What is expected →
Your result should be the lines holding the word "Ashgabat", copied from the entries below.

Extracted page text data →
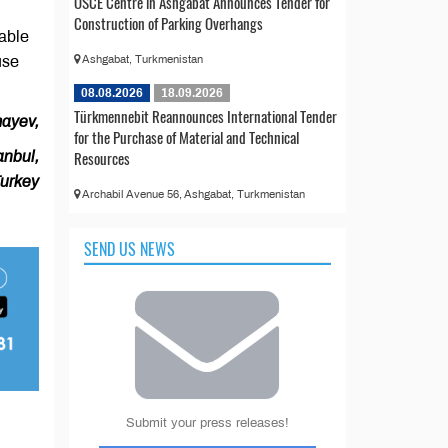
OSCE Centre in Ashgabat Announces Tender for
Construction of Parking Overhangs
nable
use
Ashgabat, Turkmenistan
08.08.2026
18.09.2026
Türkmennebit Reannounces International Tender
ayev,
for the Purchase of Material and Technical
Resources
anbul,
urkey
Archabil Avenue 56, Ashgabat, Turkmenistan
SEND US NEWS
Submit your press releases!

Answer section →
OSCE Centre in Ashgabat Announces Tender for
Ashgabat, Turkmenistan
Archabil Avenue 56, Ashgabat, Turkmenistan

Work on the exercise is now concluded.